Femoroacetabular impingement (FAI) is often a hidden and misunderstood cause of hip pain. I currently work with a physician who has studied under some of the best hip arthroscopists in the US, and he is performing arthroscopic procedures to resolve hip impingement. For many years, this has likely been a source of misdiagnosed, under treated and debilitating hip pain for people.
As things advance in medicine, hip arthroscopy is expanding and allowing for easier surgical correction of these issues. However, it is not an easy surgery technically speaking. As such, finding the right surgeon (if needed) is critical to attaining a positive outcome. Who normally gets it? Unfortunately, many people are predisposed to it, much like we see the natural genetic architecture (shape) of the acromion affecting impingement in the shoulder.
If you have an overhang of the hip acetabulum (socket) or non-spherical shape of the femoral head (or both) this can compromise the joint space and injure the joint cartilage and/or labrum. Destruction can occur at a very young age. I am currently rehabbing a 19 y/o male who recently underwent hip arthroscopy to debride his labrum and smooth out the hip socket and re-shape the femoral head. He had extensive damage at an early age due to his joint architecture and shows some signs of impingement on the other side as well.
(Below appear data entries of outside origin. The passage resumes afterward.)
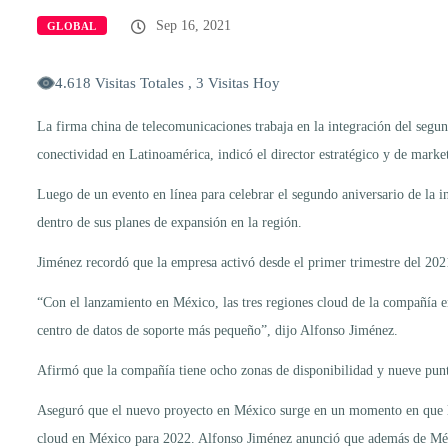
Sep 16, 2021
GLOBAL
4.618 Visitas Totales , 3 Visitas Hoy
La firma china de telecomunicaciones trabaja en la integración del segund
conectividad en Latinoamérica, indicó el director estratégico y de marke
Luego de un evento en línea para celebrar el segundo aniversario de la i
dentro de sus planes de expansión en la región.
Jiménez recordó que la empresa activó desde el primer trimestre del 2021
“Con el lanzamiento en México, las tres regiones cloud de la compañía en
centro de datos de soporte más pequeño”, dijo Alfonso Jiménez.
Afirmó que la compañía tiene ocho zonas de disponibilidad y nueve punt
Aseguró que el nuevo proyecto en México surge en un momento en que la 
cloud en México para 2022. Alfonso Jiménez anunció que además de Méxi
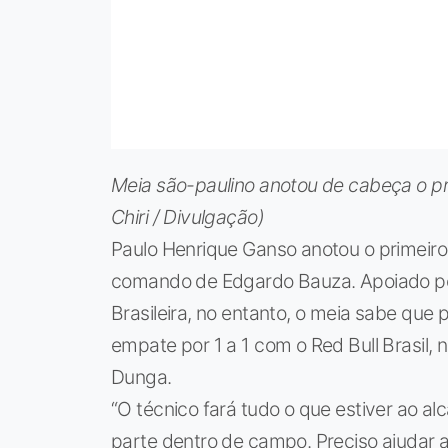
Meia são-paulino anotou de cabeça o pri
Chiri / Divulgação)
Paulo Henrique Ganso anotou o primeiro 
comando de Edgardo Bauza. Apoiado pel
Brasileira, no entanto, o meia sabe que 
empate por 1 a 1 com o Red Bull Brasil,
Dunga.
“O técnico fará tudo o que estiver ao 
parte dentro de campo. Preciso ajudar 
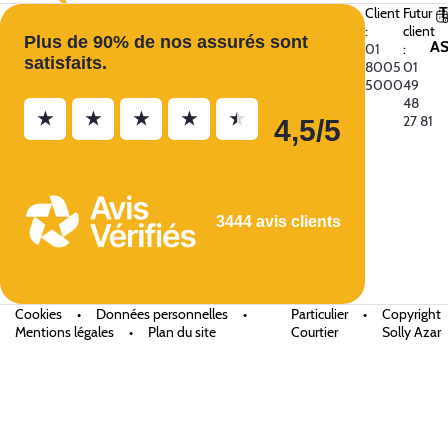
Client
Futur
:
client
Plus de 90% de nos assurés sont
A
01
:
satisfaits.
8005
01
5000
49
48
★
★
★
★
★
27 81
4,5/5
3444 avis clients
Cookies
•
Données personnelles
•
Particulier
•
Copyright
Mentions légales
•
Plan du site
Courtier
Solly Azar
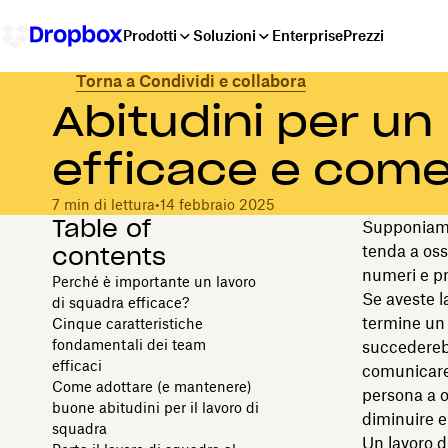
Prodotti
Soluzioni
Enterprise
Prezzi
Torna a Condividi e collabora
Abitudini per un
efficace e com
7 min di lettura
•
14 febbraio 2025
Table of
Supponiamo 
contents
tenda a oss
numeri e pr
Perché è importante un lavoro
Se aveste la
di squadra efficace?
termine un
Cinque caratteristiche
fondamentali dei team
succederebb
efficaci
comunicare 
Come adottare (e mantenere)
persona a o
buone abitudini per il lavoro di
diminuire e 
squadra
Un
lavoro d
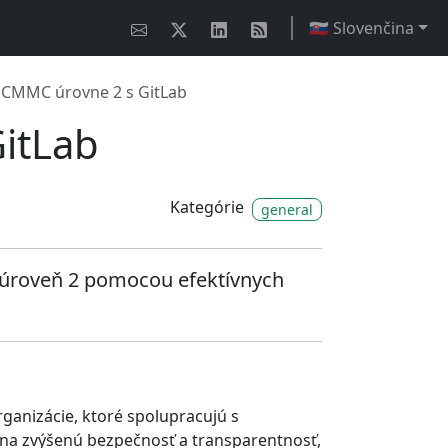
🇸🇰 Slovenčina
 CMMC úrovne 2 s GitLab
itLab
Kategórie
general
 úroveň 2 pomocou efektívnych
ganizácie, ktoré spolupracujú s
na zvýšenú bezpečnosť a transparentnosť,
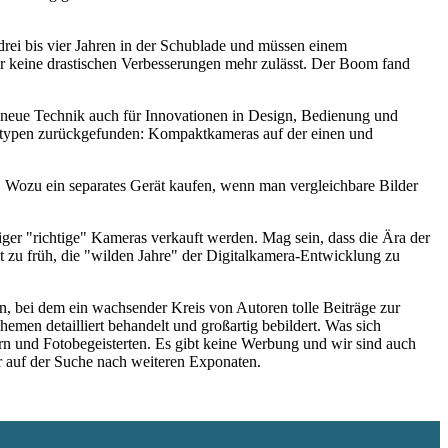
drei bis vier Jahren in der Schublade und müssen einem
der keine drastischen Verbesserungen mehr zulässt. Der Boom fand
ie neue Technik auch für Innovationen in Design, Bedienung und
eratypen zurückgefunden: Kompaktkameras auf der einen und
 Wozu ein separates Gerät kaufen, wenn man vergleichbare Bilder
niger "richtige" Kameras verkauft werden. Mag sein, dass die Ära der
 zu früh, die "wilden Jahre" der Digitalkamera-Entwicklung zu
 bei dem ein wachsender Kreis von Autoren tolle Beiträge zur
hemen detailliert behandelt und großartig bebildert. Was sich
rn und Fotobegeisterten. Es gibt keine Werbung und wir sind auch
er auf der Suche nach weiteren Exponaten.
How do you know if you have hip impingement? Generally, you may have hip joint pain along the front, side or back of the hip along with stiffness or a marked loss of motion (namely internal rotation). It is common in high level athletes and active individuals. However, other things may cause hip pain as well such as iliopsoas tendonitis, low back pain, SI joint pain, groin strain, hip dysplasia, etc. so a careful history, exam and plain films are necessary to confirm the diagnosis. If suspected, an MR athrogram is usually ordered to confirm if there are labral tears present. Physicians also use an injection with anesthetic to see if the pain is truly coming from the hip joint. This may be done under fluoroscopy to ensure it is in the joint space.
Signs and symptoms of FAI may include:
- Pain with sitting
- Pain or limited squatting
- Stiffness and decreased internal rotation
- Pain with impingement testing (see picture below of hip flexion, adduction and internal rotation - examiner will move the hip into this position and marked stiffness/loss of internal rotation and pain indicates a positive test)
Conservative treatment typically involves limiting or avoiding squats, strengthening the core and hip stabilizers as well as attempting to maximize mobility of the joint. Due to the fact that by the time pain brings patients in to see the doctor there has already been marked labral and joint damage, a cautious and proactive approach to managing hip pain is warranted especially in younger active patients and athletes.
The types of lesions seen are either Cam or Pincer lesions.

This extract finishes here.